Pour l’humour du français

Parmi ces courageux aventuriers, soulignons le projet des Éditions de l’Épaulard, lancé en 2018 par André Lamontagne, ancien professeur de littérature à l’Université de la Colombie-Britannique et premier directeur du Centre de la francophonie de cette université, et Réal Roy, professeur de biologie à l’Université de Victoria. Cette maison d’édition publie des ouvrages dans les domaines des sciences humaines et naturelles. Elle vise à « favoriser la diffusion d’ouvrages enracinés dans la diversité de l’Ouest canadien ». André Lamontagne se réjouit de la belle réception du premier livre publié en 2019 par sa maison d’édition. Intitulé Pour l’humour du français, cet ouvrage signé Annie Bourret est composé de brefs essais techniques, patraques ou loufoques qui témoignent de la richesse et de la diversité des parlers français d’ici et d’ailleurs. Avec rigueur et humour, l’auteure nous renseigne sur l’étymologie de certains mots et expressions, les détours parfois inusités de la grammaire et les pièges du français en milieu minoritaire. « Malheureusement, la pandémie nous a empêchés de faire comme il se doit la promotion de ce premier-né », se désole André Lamontagne.

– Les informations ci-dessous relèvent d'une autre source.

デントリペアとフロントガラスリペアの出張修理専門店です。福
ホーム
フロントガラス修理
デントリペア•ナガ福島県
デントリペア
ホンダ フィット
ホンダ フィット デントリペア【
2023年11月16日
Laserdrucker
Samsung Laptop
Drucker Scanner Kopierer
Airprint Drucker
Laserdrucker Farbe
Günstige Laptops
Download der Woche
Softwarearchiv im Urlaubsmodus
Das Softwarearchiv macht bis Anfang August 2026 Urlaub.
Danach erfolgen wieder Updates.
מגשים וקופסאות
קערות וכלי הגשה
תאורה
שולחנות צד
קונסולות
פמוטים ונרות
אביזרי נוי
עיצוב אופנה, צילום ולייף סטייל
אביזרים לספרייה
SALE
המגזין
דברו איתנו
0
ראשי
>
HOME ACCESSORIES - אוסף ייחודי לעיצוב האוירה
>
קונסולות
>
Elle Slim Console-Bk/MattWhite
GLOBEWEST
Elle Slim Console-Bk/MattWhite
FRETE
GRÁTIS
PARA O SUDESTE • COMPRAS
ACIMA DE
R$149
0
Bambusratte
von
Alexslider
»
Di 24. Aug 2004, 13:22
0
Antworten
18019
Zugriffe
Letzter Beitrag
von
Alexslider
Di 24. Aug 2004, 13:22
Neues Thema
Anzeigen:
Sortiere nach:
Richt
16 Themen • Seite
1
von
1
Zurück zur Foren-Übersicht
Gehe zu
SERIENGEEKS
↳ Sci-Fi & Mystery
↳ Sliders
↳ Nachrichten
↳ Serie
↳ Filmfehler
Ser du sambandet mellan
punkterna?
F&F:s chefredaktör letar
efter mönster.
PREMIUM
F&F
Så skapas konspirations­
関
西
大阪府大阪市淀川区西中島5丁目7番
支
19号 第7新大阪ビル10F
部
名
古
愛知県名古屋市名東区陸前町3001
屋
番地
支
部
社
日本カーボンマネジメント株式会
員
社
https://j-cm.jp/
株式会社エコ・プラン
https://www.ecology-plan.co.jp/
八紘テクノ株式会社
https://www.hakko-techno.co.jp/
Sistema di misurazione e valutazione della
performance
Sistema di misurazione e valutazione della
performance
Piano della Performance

Les rendez-vous du Regroupement des éditeurs franco-canadiens. | Photo : Regroupement des éditeurs franco-canadiens

Pour des subventions plus équitables

L’éditeur annonce, toutefois, deux prochains projets de livres dans les domaines de l’éducation et de la littérature. Cet homme de lettres qui a reçu la Médaille souveraine du gouverneur général pour sa promotion de la langue française au Canada et a été nommé Chevalier dans l’Ordre des palmes académiques par le gouvernement français pour sa contribution à l’éducation et à la culture francophones, évoque la nécessité de rendre plus accessibles les programmes de subvention et d’aide à l’édition. « Pour accéder au programme de subventions du Conseil des arts du Canada, par exemple, il faut avoir déjà publié cinq ouvrages à ses propres frais. C’est une condition qui est plus difficile à remplir en Colombie-Britannique qu’au Québec où il y a d’innombrables librairies francophones et un système de diffusion très efficace », précise-t-il. Il estime qu’il faudra donc revoir ces conditions en tenant compte des spécificités régionales pour les rendre plus justes pour les éditeurs et auteurs francophones dans des milieux minoritaires. Aussi, il mentionne toute la difficulté de faire la concurrence aux bestsellers français et québécois dans les devantures des librairies au Québec et dans les provinces où il y a un substantiel lectorat francophone.

« Bref, pour se lancer dans l’édition francophone dans l’Ouest canadien, il faut être prêt aux sacrifices, avoir beaucoup de bonne volonté et surtout avoir les reins solides financièrement », conclut-il, sourire aux lèvres.